Wednesday, July 11, 2007

A strange thing happened on the way into the office

My daily commute is neither interesting nor exciting.

However, the other day on my way in there was a blue BMW embedded in the front wall of someone's garden and then when I got into Salford I saw a million Police cars. This is nothing new on my journey takes me through the sites and sounds of Salford but this time the Police cars weren't for real. In fact it was all make believe and the mysterious world of television.

Hundreds of trailers were lined up, outside broadcasting units, catering trailers and thousands of crew members wandering around. I guess it was like an episode of the Bill. Only I don't think they feature inner Manchester in the Bill very often. What with it being full of Cockerneys shouting "Ere, You're Nicked Guv'nor". I making this up as I haven't watched the Bill in the last 1000 years.

Most strangely of all, there is a big circus set up in a field next to my house, and when I drive past I see Zebras grazing it's like living in the plains of Africa. (Do Zebras live in Africa??) I need Stephie my Zoo person to confirm.

Look out for a short girl driving a Bug in the background of forthcoming episodes of the Bill.

Monday, July 09, 2007

Hanging Around Like a Bad Smell

Had a bit of an unpleasant experience at work on Friday. There have been loads of renovations carried out on my building and the contractors were putting down new flooring using an adhesive that smelt like every horrible stinky smell in the world multiplied by 2,000,000. It was more than my dog nose could stand.

Incidentally women should be warned of the side-effect of dog nose as it truly is the most bizarre thing ever; it’s almost like having superhero powers!!
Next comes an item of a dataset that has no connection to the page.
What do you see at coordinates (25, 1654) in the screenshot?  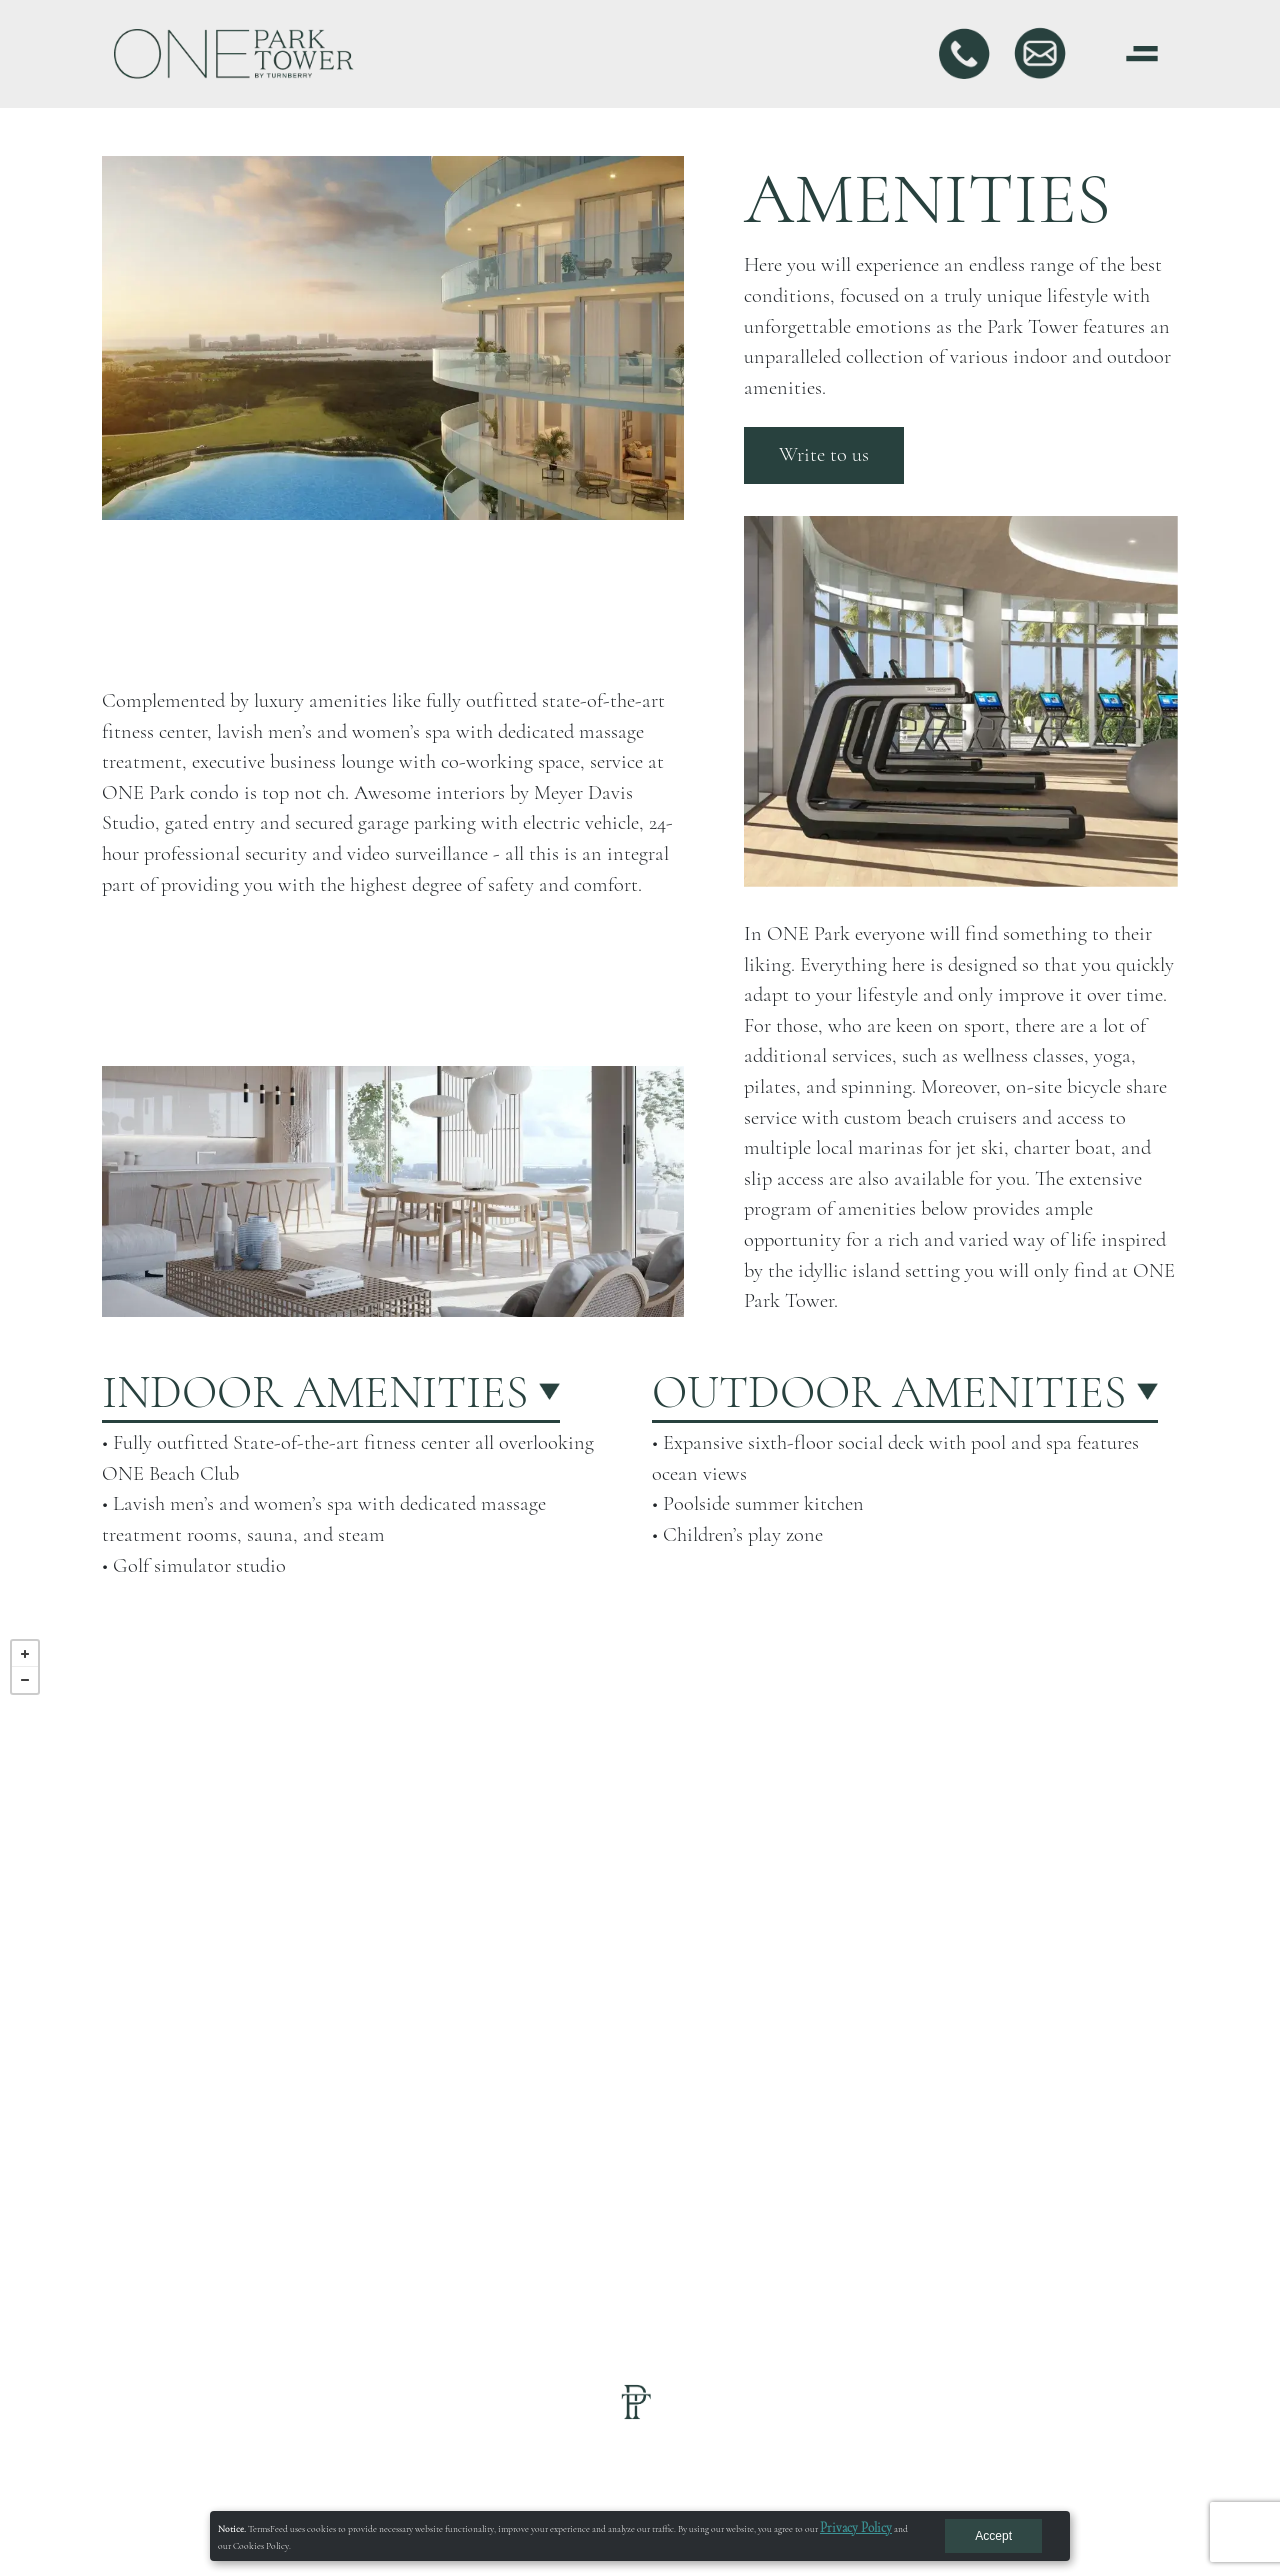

I’d barely got to my desk when I had to rush off to the loos to throw up knocking out half of the ladies in there to get to the cubicle. I took a deep breath and returned to the office and lasted about 25 seconds before I had to make the big dash again. Having returned my breakfast and feeling decidedly queezy I skulked around in the corridor trying to flag the attention of my team mates and it was eventually decided that I should go and help set up for some presentations in a different building away from the grim aroma.

I was able to faff around until almost noon but then my tasks had finished as the presentations were over and I was faced with taking junior back to the stinkbomb office. A member of the elf and safety team had been round and assured everyone that the smell wasn’t toxic harmful or posinous to man and beast and that we should all return to our desks. Deciding not to put Jussi Junior under any more discomfort I grabbed my coat and went home. The weekend starts early!!!!

You have to make the most of these situations as when they come along!

Monday, July 02, 2007

Don't get your hopes up

So much for what I was expecting.

The Paddy McGuinness house viewing scenario was over a million miles from the truth. The real person turned out to be unfamous and what's more was over half an hour late turning up. I'd booted the cats out, tidied up and was sat looking like piffy on a stick.

House viewer finally punts up and spends less that 10 minutes looking round and not heard a peep since. Funnily enough Kevin the teenager hasn't been in touch either.

I don't think this house will ever be sold to anyone aaaarrrrrrgggghhhh!!!!!!